**Task requirements:** Find and copy each line of the records where the string "haar" shows up.

**Extracted page text data:**
+++

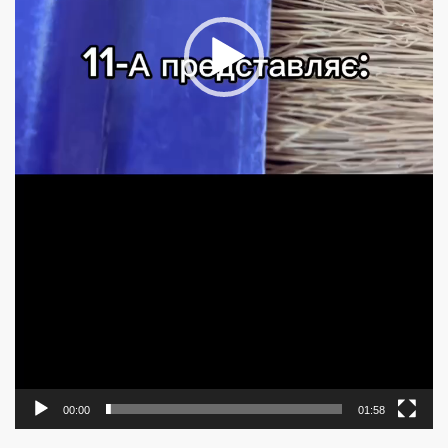
00:00
01:58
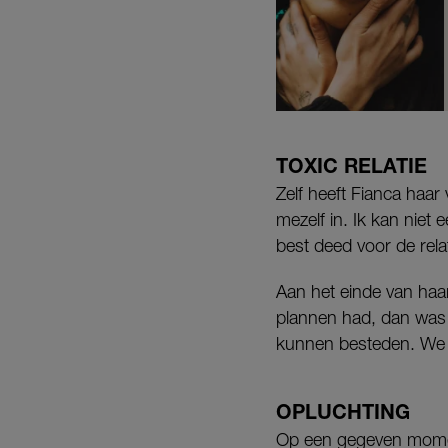
TOXIC RELATIE
Zelf heeft Fianca haar 
mezelf in. Ik kan niet
best deed voor de rel
Aan het einde van haar
plannen had, dan was d
kunnen besteden. We m
OPLUCHTING
Op een gegeven moment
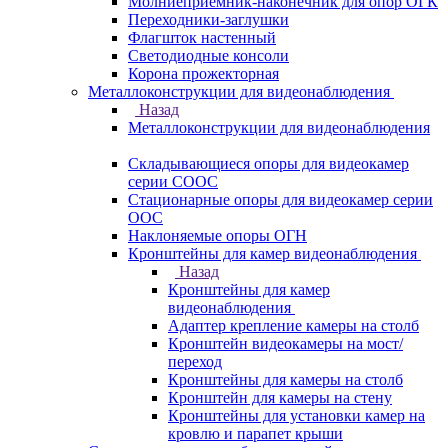
Молниеприемник-наконечник для опор ОГК
Переходники-заглушки
Флагшток настенный
Светодиодные консоли
Корона прожекторная
Металлоконструкции для видеонаблюдения
Назад
Металлоконструкции для видеонаблюдения
Складывающиеся опоры для видеокамер
серии СООС
Стационарные опоры для видеокамер серии
ООС
Наклоняемые опоры ОГН
Кронштейны для камер видеонаблюдения
Назад
Кронштейны для камер
видеонаблюдения
Адаптер крепление камеры на столб
Кронштейн видеокамеры на мост/
переход
Кронштейны для камеры на столб
Кронштейн для камеры на стену
Кронштейны для установки камер на
кровлю и парапет крыши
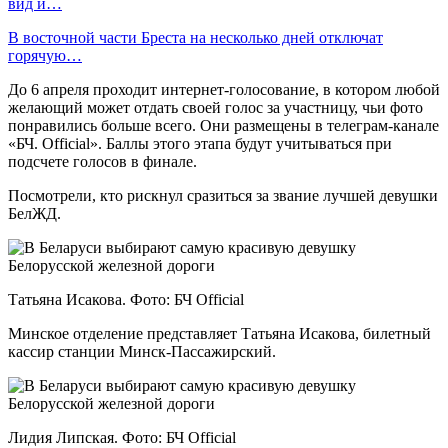
вид и…
В восточной части Бреста на несколько дней отключат
горячую…
До 6 апреля проходит интернет-голосование, в котором любой
желающий может отдать своей голос за участницу, чьи фото
понравились больше всего. Они размещены в телеграм-канале
«БЧ. Official». Баллы этого этапа будут учитываться при
подсчете голосов в финале.
Посмотрели, кто рискнул сразиться за звание лучшей девушки
БелЖД.
Татьяна Исакова. Фото: БЧ Official
Минское отделение представляет Татьяна Исакова, билетный
кассир станции Минск-Пассажирский.
Лидия Липская. Фото: БЧ Official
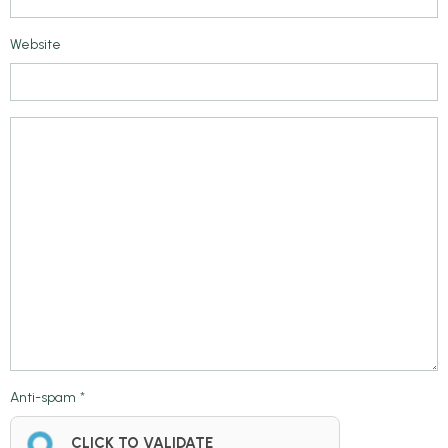
Website
Anti-spam
CLICK TO VALIDATE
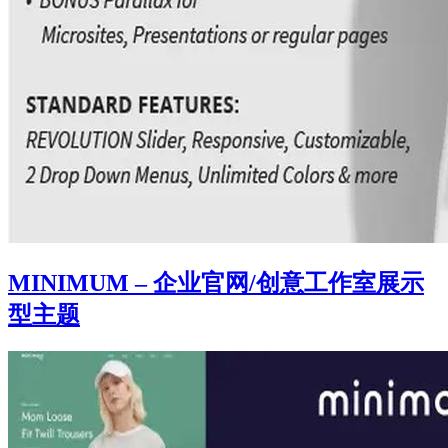
MINIMUM – 企业官网/创意工作室展示
型主题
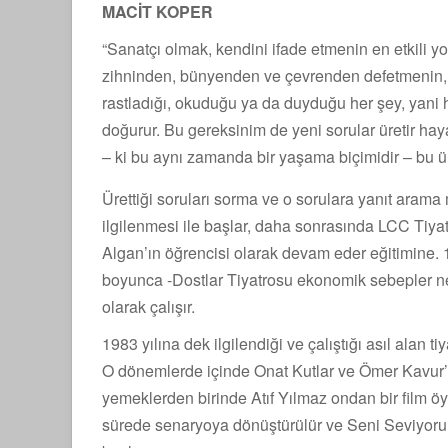
MACİT KOPER
“Sanatçı olmak, kendini ifade etmenin en etkili yoll
zihninden, bünyenden ve çevrenden defetmenin,
rastladığı, okuduğu ya da duyduğu her şey, yani 
doğurur. Bu gereksinim de yeni sorular üretir hayat
– ki bu aynı zamanda bir yaşama biçimidir – bu üre
Ürettiği soruları sorma ve o sorulara yanıt arama 
ilgilenmesi ile başlar, daha sonrasında LCC Tiy
Algan’ın öğrencisi olarak devam eder eğitimine. 19
boyunca -Dostlar Tiyatrosu ekonomik sebepler 
olarak çalışır.
1983 yılına dek ilgilendiği ve çalıştığı asıl alan ti
O dönemlerde içinde Onat Kutlar ve Ömer Kavur’un
yemeklerden birinde Atıf Yılmaz ondan bir film öy
sürede senaryoya dönüştürülür ve Seni Seviyorum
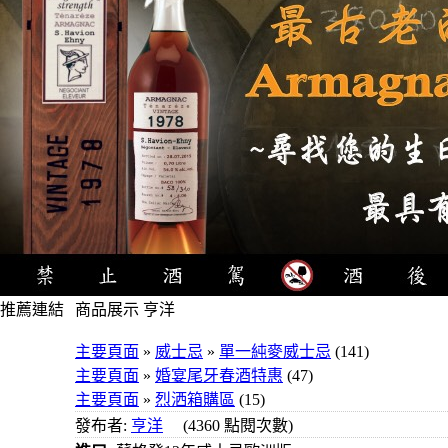
推薦連結
商品展示 亨洋
4瓶1000
主要頁面
»
威士忌
»
單一純麥威士忌
(141)
元
主要頁面
»
婚宴尾牙春酒特惠
(47)
3瓶1000
主要頁面
»
烈洒箱購區
(15)
元
發布者:
亨洋
(4360 點閱次數)
3瓶1200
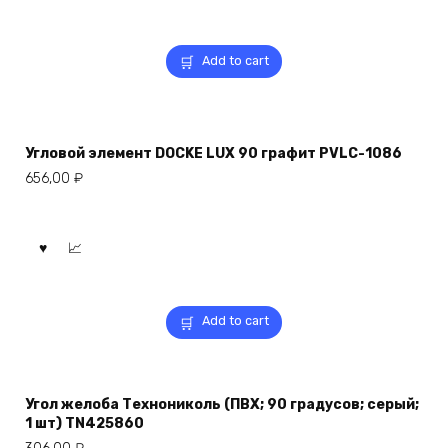
Add to cart
Угловой элемент DOCKE LUX 90 графит PVLC-1086
656,00
₽
Add to cart
Угол желоба Технониколь (ПВХ; 90 градусов; серый;
1 шт) TN425860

+++

**Solved problem:**
Zelf heeft Fianca haar 
Aan het einde van haar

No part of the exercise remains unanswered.